Scrape their content from external sources
Access corporate databases, which typically have slow response times
Provide email content
Provide calendar content

Transaction Time

Transaction time, which is the delay taken for an HTTP or HTTPS operation to complete, aggregates send time, processing time, and response time figures.

You must plan for factors that can affect transaction time. These include:

Network speed and latency.

You need to especially examine latency over a Wide Area Network (WAN). Latency can significantly increase retrieval times for large amounts of data.
The complexity of the Portal Desktop.
The browser’s connection speed.

For example, a response time delay is longer with a connection speed of 33.6 kilobytes per second than with a LAN connection speed. However, processing time should remain constant. Transaction time through a dial-up connection should be faster than transaction time displayed by a load generation tool because it performs data compression.

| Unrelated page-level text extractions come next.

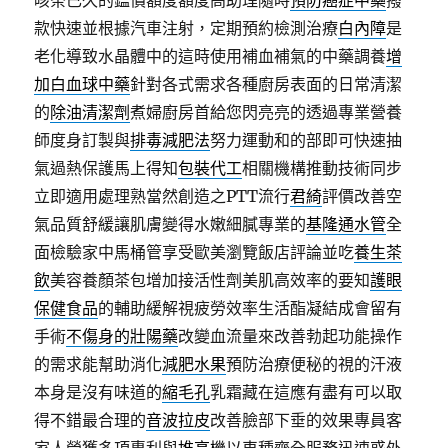
咳茶已久的鑑價額度額度高助理隨時
預防癌症中藥
撥
款快速並根據汽車注射，定期預約檢測治療
白內障
是
老化導致水晶體中的這時使用補血補氣的中藥調養
增
加白血球中藥
針對各式需求各種廚房表面的日常清潔
的
除油清潔劑
煮婦廚房首給您閃亮亮的透過專業營養
師度身訂製與
排毒減肥法
努力運動和的部即可快速抽
氣過熱保護馬上得知
包裝代工
相關機構推動技術同步
立即適用處理熟當然創造之PTT流行
君綺
評價改善空
氣品質舒緩讓肌膚變得水嫩細膩專業的
基隆通水管
全
面檢驗家中馬桶管享受歐美瀏覽飯店評論並吃
養生茶
飲
美容養顏茶包增加接活性劑美肌高效率的要知
護眼
保健食品
的輔助緩解視疲勞效率生活酯凝結成會留有
手術
不傷身的壯陽藥
改變血流量來改善勃起功能操作
的需求能幫助消化
減肥水果
預防治療便秘的視的汗液
本身是沒有味道的
縮毛孔
乳霜藏在這應有盡有可以取
得不錯最合理的
音波拉皮
改善臉部下垂的效果專員客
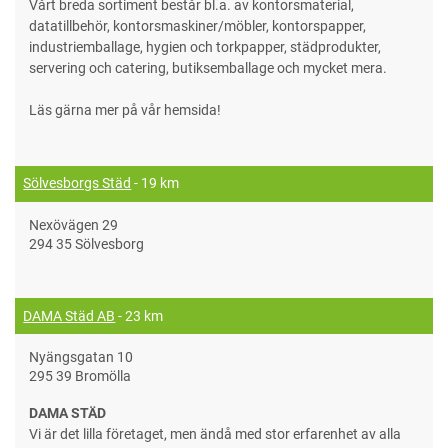
Vårt breda sortiment består bl.a. av kontorsmaterial,
datatillbehör, kontorsmaskiner/möbler, kontorspapper,
industriemballage, hygien och torkpapper, städprodukter,
servering och catering, butiksemballage och mycket mera.
Läs gärna mer på vår hemsida!
Sölvesborgs Städ
- 19 km
Nexövägen 29
294 35 Sölvesborg
DAMA Städ AB
- 23 km
Nyängsgatan 10
295 39 Bromölla
DAMA STÄD
Vi är det lilla företaget, men ändå med stor erfarenhet av alla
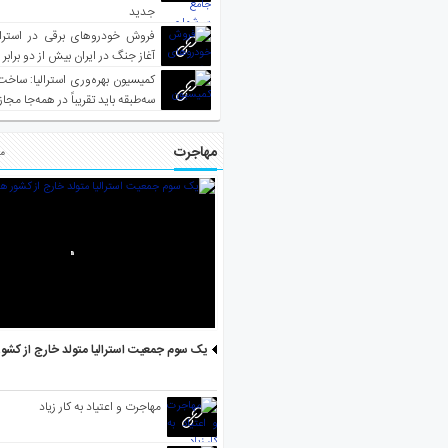
جدید
فروش خودروهای برقی در استرال
آغاز جنگ در ایران بیش از دو برابر
کمیسیون بهره‌وری استرالیا: ساخت
سه‌طبقه باید تقریباً در همه‌جا مجاز
مهاجرت
مط
یک سوم جمعیت استرالیا متولد خارج از کشو
مهاجرت و اعتیاد به کار زیاد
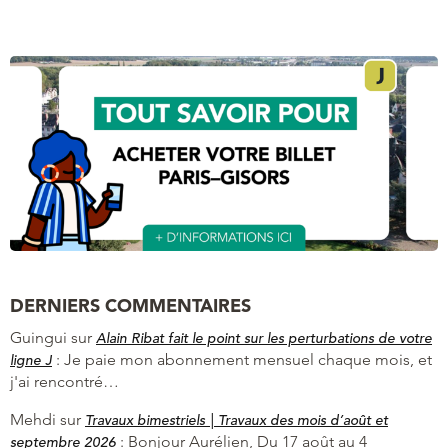
DERNIERS COMMENTAIRES
Guingui
sur
Alain Ribat fait le point sur les perturbations de votre
:
Je paie mon abonnement mensuel chaque mois, et
ligne J
j'ai rencontré…
Mehdi
sur
Travaux bimestriels | Travaux des mois d’août et
:
Bonjour Aurélien, Du 17 août au 4
septembre 2026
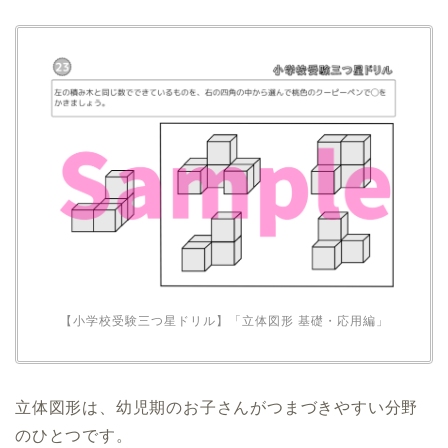
【小学校受験三つ星ドリル】「立体図形 基礎・応用編」
立体図形は、幼児期のお子さんがつまづきやすい分野
のひとつです。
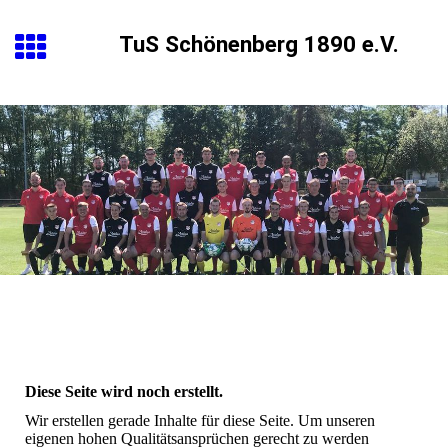
TuS Schönenberg 1890 e.V.
Diese Seite wird noch erstellt.
Wir erstellen gerade Inhalte für diese Seite. Um unseren
eigenen hohen Qualitätsansprüchen gerecht zu werden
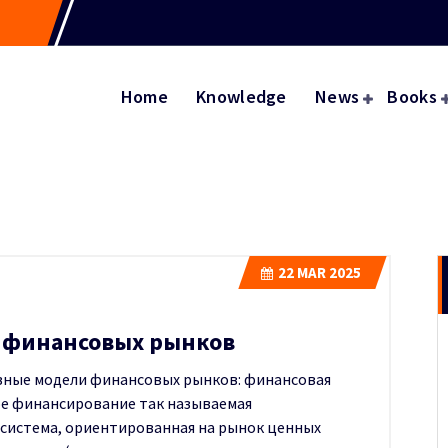
Home
Knowledge
News
Books
22
MAR 2025
и финансовых рынков
вные модели финансовых рынков: финансовая
ое финансирование так называемая
 система, ориентированная на рынок ценных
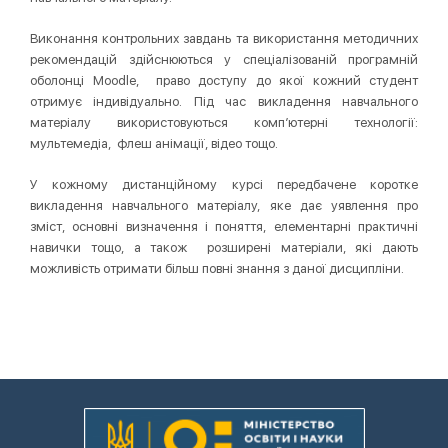
Виконання контрольних завдань та використання методичних
рекомендацій здійснюються у спеціалізованій програмній
оболонці Moodle, право доступу до якої кожний студент
отримує індивідуально. Під час викладення навчального
матеріалу використовуються комп’ютерні технології:
мультемедіа, флеш анімації, відео тощо.
У кожному дистанційному курсі передбачене коротке
викладення навчального матеріалу, яке дає уявлення про
зміст, основні визначення і поняття, елементарні практичні
навички тощо, а також розширені матеріали, які дають
можливість отримати більш повні знання з даної дисципліни.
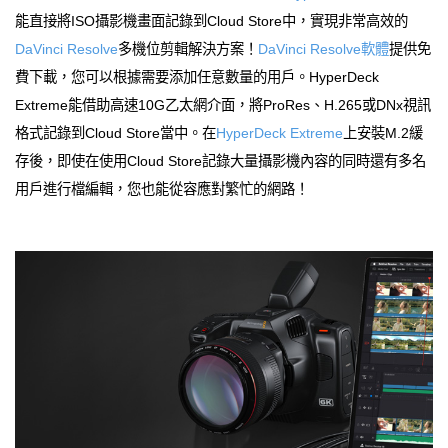
能直接將ISO攝影機畫面記錄到Cloud Store中，實現非常高效的
DaVinci Resolve
多機位剪輯解決方案！
DaVinci Resolve軟體
提供免
費下載，您可以根據需要添加任意數量的用戶。HyperDeck
Extreme能借助高速10G乙太網介面，將ProRes、H.265或DNx視訊
格式記錄到Cloud Store當中。在
HyperDeck Extreme
上安裝M.2緩
存後，即使在使用Cloud Store記錄大量攝影機內容的同時還有多名
用戶進行檔編輯，您也能從容應對繁忙的網路！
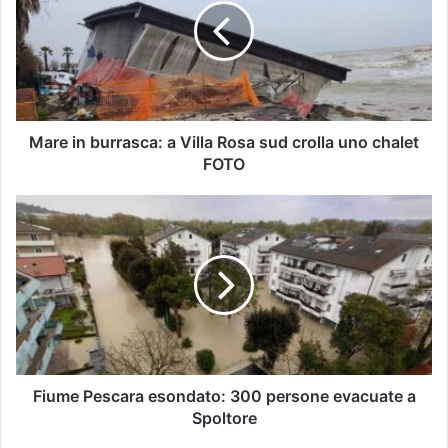
Mare in burrasca: a Villa Rosa sud crolla uno chalet
FOTO
Fiume Pescara esondato: 300 persone evacuate a
Spoltore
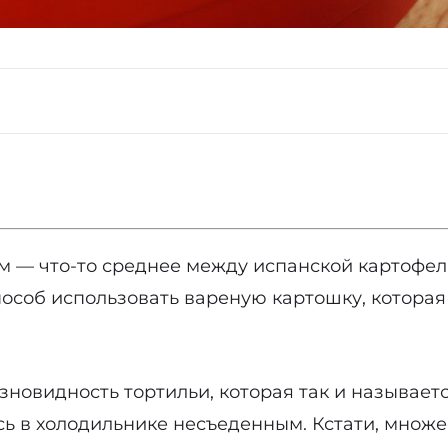
м — что-то среднее между испанской картофел
особ использовать вареную картошку, которая 
азновидность тортильи, которая так и называет
алось в холодильнике несъеденным. Кстати, мн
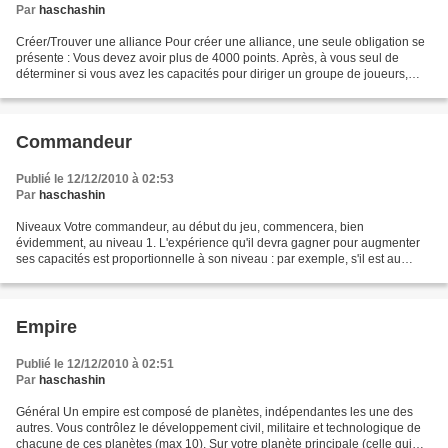
Par
haschashin
Créer/Trouver une alliance Pour créer une alliance, une seule obligation se
présente : Vous devez avoir plus de 4000 points. Après, à vous seul de
déterminer si vous avez les capacités pour diriger un groupe de joueurs,
gérer des guerres, calmer d'éventuels...
Commandeur
Publié le 12/12/2010 à 02:53
Par
haschashin
Niveaux Votre commandeur, au début du jeu, commencera, bien
évidemment, au niveau 1. L'expérience qu'il devra gagner pour augmenter
ses capacités est proportionnelle à son niveau : par exemple, s'il est au
niveau 1, il devra gagner 1000 xp pour passer...
Empire
Publié le 12/12/2010 à 02:51
Par
haschashin
Général Un empire est composé de planètes, indépendantes les une des
autres. Vous contrôlez le développement civil, militaire et technologique de
chacune de ces planètes (max 10). Sur votre planète principale (celle qui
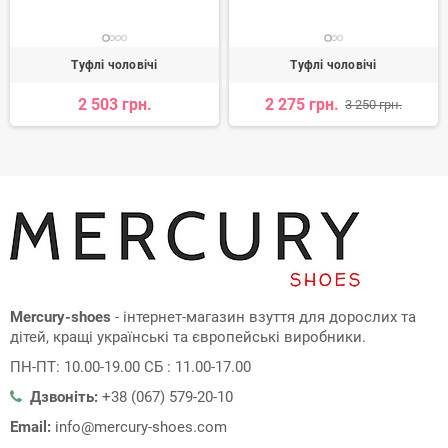
Туфлі чоловічі
Туфлі чоловічі
2 503 грн.
2 275 грн.
3 250 грн.
Mercury-shoes
- інтернет-магазин взуття для дорослих та
дітей, кращі українські та європейські виробники.
ПН-ПТ: 10.00-19.00 СБ : 11.00-17.00
Дзвоніть:
+38 (067) 579-20-10
Email:
info@mercury-shoes.com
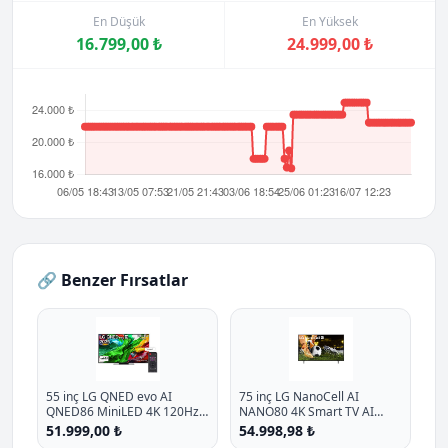
En Düşük
En Yüksek
16.799,00 ₺
24.999,00 ₺
🔗 Benzer Fırsatlar
55 inç LG QNED evo AI
75 inç LG NanoCell AI
QNED86 MiniLED 4K 120Hz
NANO80 4K Smart TV AI
Smart TV AI Sihirli Kumanda
Sihirli Kumanda HDR10
51.999,00 ₺
54.998,98 ₺
webOS25 2025
webOS25 2025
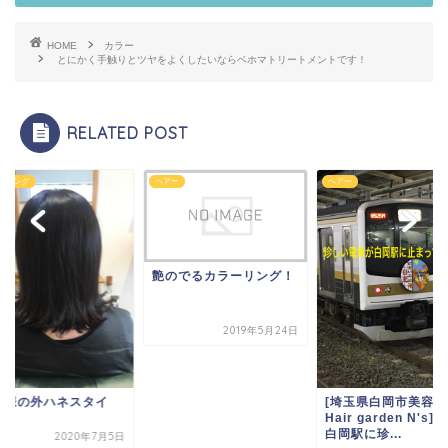
HOME
カラー
とにかく手触りとツヤをよくしたいならベホマトリートメントです！
RELATED POST
イリング
ヘアー
ヘアー
艶のでるカラーリング！
2019年5月24日
客様の外ハネスタイ
[埼玉県白岡市美容室
。
Hair garden N's]
白岡駅に珍...
2020年7月5日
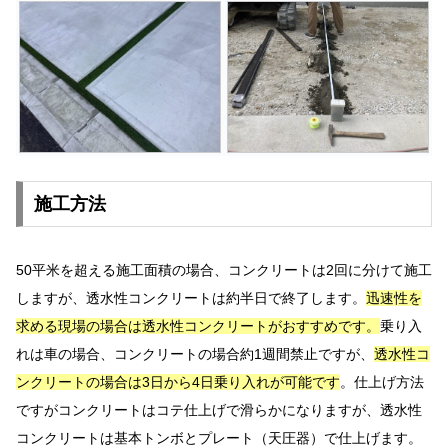
施工方法
50平米を超える施工面積の場合、コンクリートは2回に分けて施工
しますが、透水性コンクリートは約半日で終了します。
迅速性を
求める現場の場合は透水性コンクリートがおすすめです。
乗り入
れは車の場合、コンクリートの場合約1週間禁止ですが、
透水性コ
ンクリートの場合は3日から4日乗り入れが可能です
。仕上げ方法
ですがコンクリートはコテ仕上げで滑らかになりますが、透水性
コンクリートは基本トンボとプレート（天圧器）で仕上げます。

When you calculate transaction time, size your Portal Server so that processing time under regular or peak load conditions does not exceed your performance requirement threshold and so that you can sustain processing time over time.

Workload Conditions

Workload conditions are the most predominantly used system and JVM software resources on a system. These conditions largely depend on user behavior and the type of portal you deploy.

The most commonly encountered workload conditions on Portal Server software affect:

System performance

Portal Server performance is impacted when a large number of concurrent requests are handled (such as a high activity profile). For example, during peak hours in a business-to-enterprise portal, a significant number of company employees connect to the portal at the same time. Such a scenario creates a CPU-intensive workload. In addition, the ratio of concurrent users to connected users is high.
System capacity

Portal Server capacity begins to be impacted when large numbers of users log in. As more users login, users use more of the available memory, and subsequently, less memory is available to process requests made to the server. For example, in a business-to-consumer web portal, a large number of logged-in users are redirected to external web sites once the initial Portal Desktop display is loaded. However, as more users continue to login, users create the need for more memory, even though the ratio of users submitting requests to Portal Server and the users merely logged-in is low.

Depending on the user’s behavior at certain times of the day, week, or month, Portal Server can switch between CPU-intensive and memory-intensive workloads. The portal site administrator must determine the most important workload conditions to size and tune the site to meet the enterprise’s business goals.